Given a nxm matrix (n > m) of integers, I'd like to identify rows that are a multiple of a single other row, so not a linear combination of multiple other rows. I could scale all rows to their length and find unique rows, but that is prone to numerical issues on floating points and would also not detect vectors being opposite (pointing in the other directon) of each other. Any ideas?
Example
A = array([[-1, -1, 0, 0],
[-1, -1, 0, 1],
[-1, 0, -1, 0],
[-1, 0, 0, 0],
[-1, 0, 0, 1],
[-1, 0, 1, 1],
[-1, 1, -1, 0],
[-1, 1, 0, 0],
[-1, 1, 1, 0],
[ 0, -1, 0, 0],
[ 0, -1, 0, 1],
[ 0, -1, 1, 0],
[ 0, -1, 1, 1],
[ 0, 0, -1, 0],
[ 0, 0, 0, 1],
[ 0, 0, 1, 0],
[ 0, 1, -1, 0],
[ 0, 1, 0, 0],
[ 0, 1, 0, 1],
[ 0, 1, 1, 0],
[ 0, 1, 1, 1],
[ 1, -1, 0, 0],
[ 1, -1, 1, 0],
[ 1, 0, 0, 0],
[ 1, 0, 0, 1],
[ 1, 0, 1, 0],
[ 1, 0, 1, 1],
[ 1, 1, 0, 0],
[ 1, 1, 0, 1],
[ 1, 1, 1, 0]])
For example Rows 0 and -3 just point in the opposite direction (multiply one by -1 to make them equal).
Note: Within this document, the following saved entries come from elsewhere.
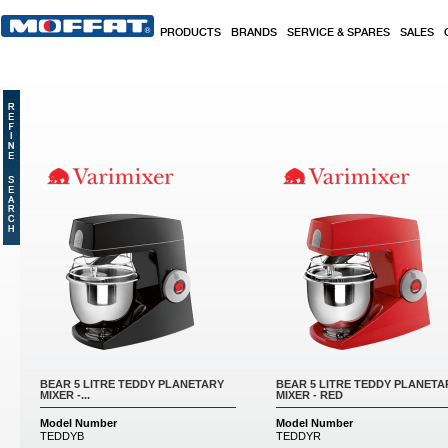
Skip to main content
PRODUCTS
BRANDS
SERVICE & SPARES
SALES
Pages
BEAR 5 LITRE TEDDY PLANETARY
BEAR 5 LITRE TEDDY PLANETA
MIXER -...
MIXER - RED
Model Number
Model Number
TEDDYB
TEDDYR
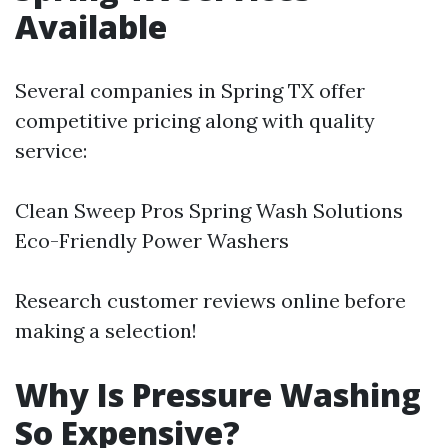
Available
Several companies in Spring TX offer
competitive pricing along with quality
service:
Clean Sweep Pros Spring Wash Solutions
Eco-Friendly Power Washers
Research customer reviews online before
making a selection!
Why Is Pressure Washing
So Expensive?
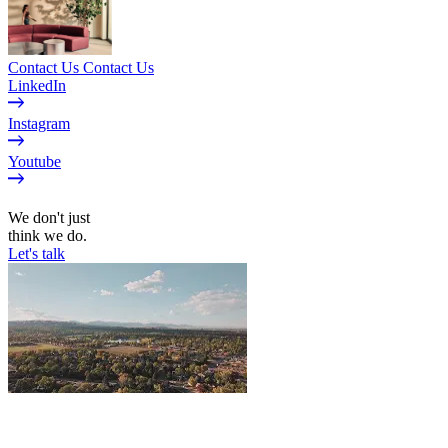
Contact Us
Contact Us
LinkedIn
Instagram
Youtube
EN
We don't just
think we do.
Let's talk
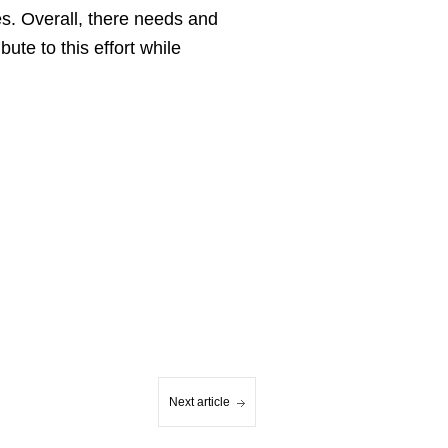
es. Overall, there needs and
ute to this effort while
Next article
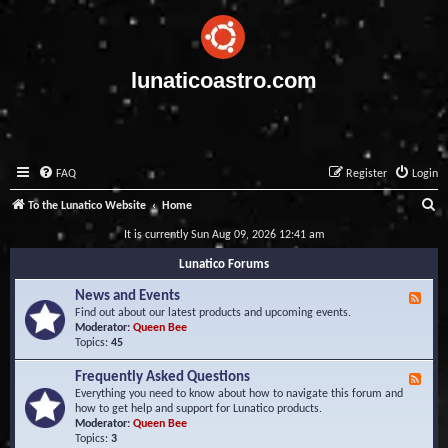
lunaticoastro.com
FAQ
Register
Login
S
To the Lunatico Website
Home
e
It is currently Sun Aug 09, 2026 12:41 am
a
Lunatico Forums
r
News and Events
F
c
e
Find out about our latest products and upcoming events.
e
Moderator:
Queen Bee
h
d
Topics:
45
-
N
Frequently Asked Questions
F
e
e
Everything you need to know about how to navigate this forum and
w
e
how to get help and support for Lunatico products.
s
d
Moderator:
Queen Bee
a
-
Topics:
3
n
CodePudding user response:
You can take advantage of the fact that inner product of two normalized linearly dependent vectors gives 1 or -1, so the code could look like this:
>>> A_normalized = (A.T/np.linalg.norm(A, axis=-1)).T
>>> M = np.absolute(np.einsum('ix,jx->ij', A_normalized, A_normalized))
>>> i, j = np.where(np.isclose(M, 1))
>>> i, j = i[i < j], j[i < j] # Remove repetitions
>>> print(i, j)
output: [ 0 2 3 6 7 9 11 13] [27 25 23 22 21 17 16 15]
CodePudding user response:
You can normalize each row dividing it by its GCD:
import numpy as np
def normalize(a):
return a // np.gcd.reduce(a, axis=1, keepdims=True)
And you can define a distance that considers opposite vectors as equal:
def distance(a, b):
equal = np.all(a == b) or np.all(a == -b)
return 0 if equal else 1
Then you can use standard clustering methods:
from scipy.spatial.distance import pdist
from scipy.cluster.hierarchy import linkage, fcluster
def cluster(a):
norm_a = normalize(a)
distances = pdist(norm_a, metric=distance)
return fcluster(linkage(distances), t=0.5)
For example:
>>> A = np.array([( 1, 2, 3, 4),
... ( 0, 2, 4, 8),
... (-1, -2, -3, -4),
... ( 0, 1, 2, 4),
... (-1, 2, -3, 4),
... ( 2, -4, 6, -8)])
>>> cluster(A)
array([2, 3, 2, 3, 1, 1], dtype=int32)
Interpretation: cluster 1 is formed by rows 4 and 5, cluster 2 by rows 0 and 2, and cluster 3 by rows 1 and 3.